Perkembangan teknologi informasi telah menjadi pendorong utama dalam mengarahkan aktivitas manusia menuju efisiensi di berbagai sektor, termasuk politik, ekonomi, dan budaya. Perusahaan-perusahaan di bidang teknologi informasi atau yang memanfaatkannya telah mengalami pertumbuhan yang signifikan dalam strategi pemasaran mereka, memanfaatkan platform-platform digital untuk menjangkau audiens lebih luas serta meningkatkan visibilitas produk mereka. Selain itu, masyarakat juga telah merasakan dampak positif dari kemajuan ini dengan mendapatkan akses terbuka dan kemudahan dalam memperoleh berbagai produk dan layanan melalui internet. Platform-platform media sosial dan pasar daring telah menjadi wadah bagi individu untuk berinteraksi, berbelanja, dan mengekspresikan diri secara bebas, menciptakan ruang yang inklusif bagi keragaman budaya dan ekspresi pribadi.
Dalam konteks budaya, teknologi informasi juga telah mengubah cara masyarakat berekspresi dan berkomunikasi.
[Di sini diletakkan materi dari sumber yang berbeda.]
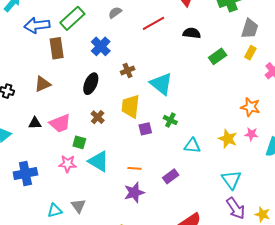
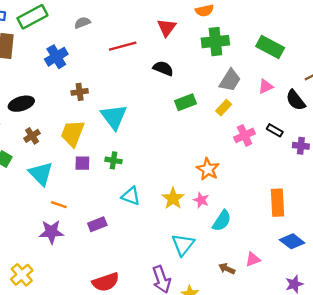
black ellipse: (91, 84) -> (21, 104), moved, turned 35
green cross: (170, 120) -> (114, 160), turned -32
cyan triangle: (99, 161) -> (41, 174), moved
cyan triangle: (231, 180) -> (183, 245), moved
Media sosial, sebagai contohnya, memberikan platform bagi individu untuk berbagi pendapat, cerita, dan pengalaman mereka dengan cepat dan luas. Hal ini tidak hanya memperluas jaringan sosial mereka, tetapi juga memungkinkan terbentuknya komunitas online dengan minat dan nilai bersama. Selain itu, kemudahan akses terhadap berbagai bentuk hiburan digital, seperti musik, film, dan buku elektronik, telah mengubah cara masyarakat mengkonsumsi dan mengapresiasi budaya. Dengan demikian, dapat disimpulkan bahwa kemajuan teknologi informasi telah mengubah lanskap budaya dan ekonomi secara signifikan, membuka peluang baru dan memberikan kebebasan yang lebih besar bagi individu dalam berbagai aspek kehidupan mereka.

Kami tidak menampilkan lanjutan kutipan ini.